Material shown START

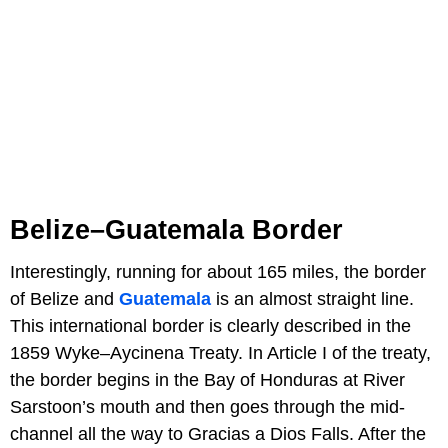
Belize–Guatemala Border
Interestingly, running for about 165 miles, the border
of Belize and
Guatemala
is an almost straight line.
This international border is clearly described in the
1859 Wyke–Aycinena Treaty. In Article I of the treaty,
the border begins in the Bay of Honduras at River
Sarstoon’s mouth and then goes through the mid-
channel all the way to Gracias a Dios Falls. After the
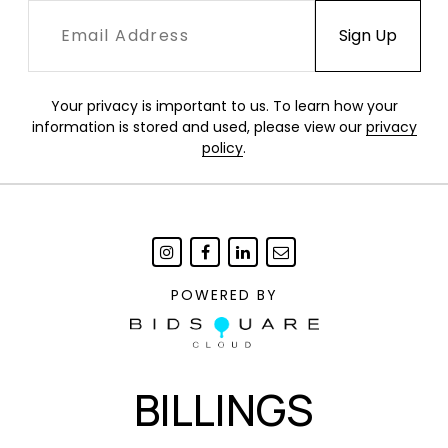
Your privacy is important to us. To learn how your
information is stored and used, please view our
privacy
policy
.
POWERED BY
BILLINGS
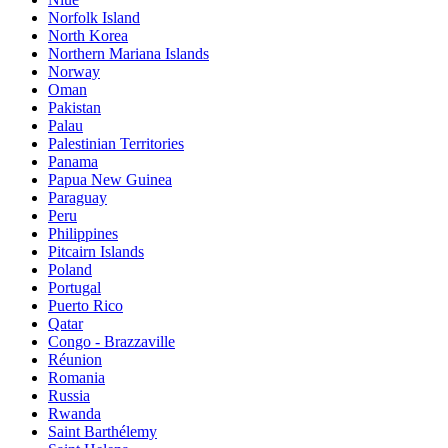
Norfolk Island
North Korea
Northern Mariana Islands
Norway
Oman
Pakistan
Palau
Palestinian Territories
Panama
Papua New Guinea
Paraguay
Peru
Philippines
Pitcairn Islands
Poland
Portugal
Puerto Rico
Qatar
Congo - Brazzaville
Réunion
Romania
Russia
Rwanda
Saint Barthélemy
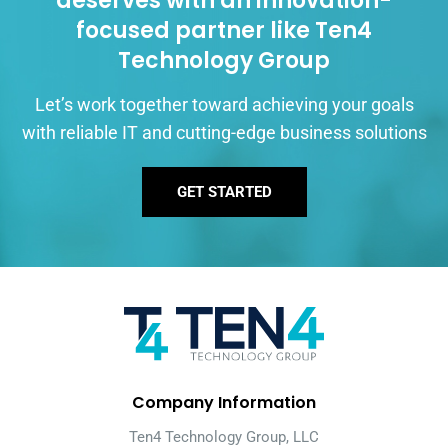
deserves with an innovation-
focused partner like Ten4
Technology Group
Let’s work together toward achieving your goals
with reliable IT and cutting-edge business solutions
GET STARTED
Company Information
Ten4 Technology Group, LLC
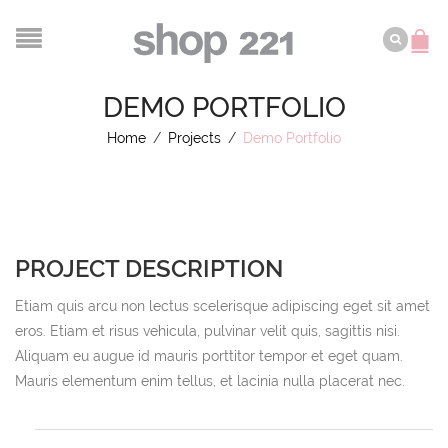
DEMO PORTFOLIO
Home
/
Projects
/
Demo Portfolio
PROJECT DESCRIPTION
Etiam quis arcu non lectus scelerisque adipiscing eget sit amet
eros. Etiam et risus vehicula, pulvinar velit quis, sagittis nisi.
Aliquam eu augue id mauris porttitor tempor et eget quam.
Mauris elementum enim tellus, et lacinia nulla placerat nec.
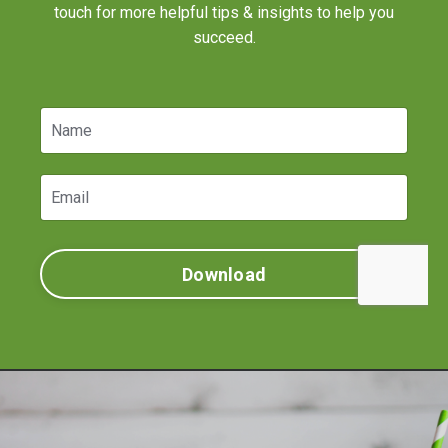
touch for more helpful tips & insights to help you
succeed.
Download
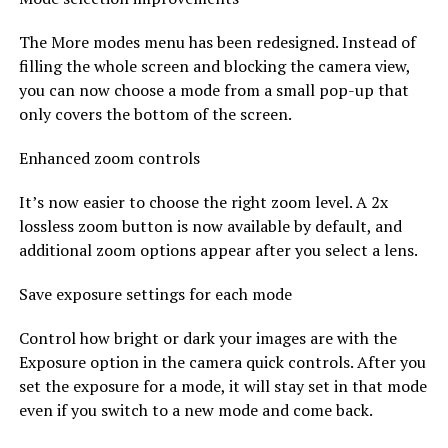
The More modes menu has been redesigned. Instead of
filling the whole screen and blocking the camera view,
you can now choose a mode from a small pop-up that
only covers the bottom of the screen.
Enhanced zoom controls
It’s now easier to choose the right zoom level. A 2x
lossless zoom button is now available by default, and
additional zoom options appear after you select a lens.
Save exposure settings for each mode
Control how bright or dark your images are with the
Exposure option in the camera quick controls. After you
set the exposure for a mode, it will stay set in that mode
even if you switch to a new mode and come back.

Material shown END

▶ [Problem to solve]
The reply should hold exactly the lines above, starting at the line with "Northern Mariana Islands" and ending at the line with "deserves with an", and no pictures.

▶ [Answer to the exercise]
Northern Mariana Islands
Norway
Oman
Pakistan
Palau
Palestinian Territories
Panama
Papua New Guinea
Paraguay
Peru
Philippines
Pitcairn Islands
Poland
Portugal
Puerto Rico
Qatar
Congo - Brazzaville
Réunion
Romania
Russia
Rwanda
Saint Barthélemy
deserves with an innovation-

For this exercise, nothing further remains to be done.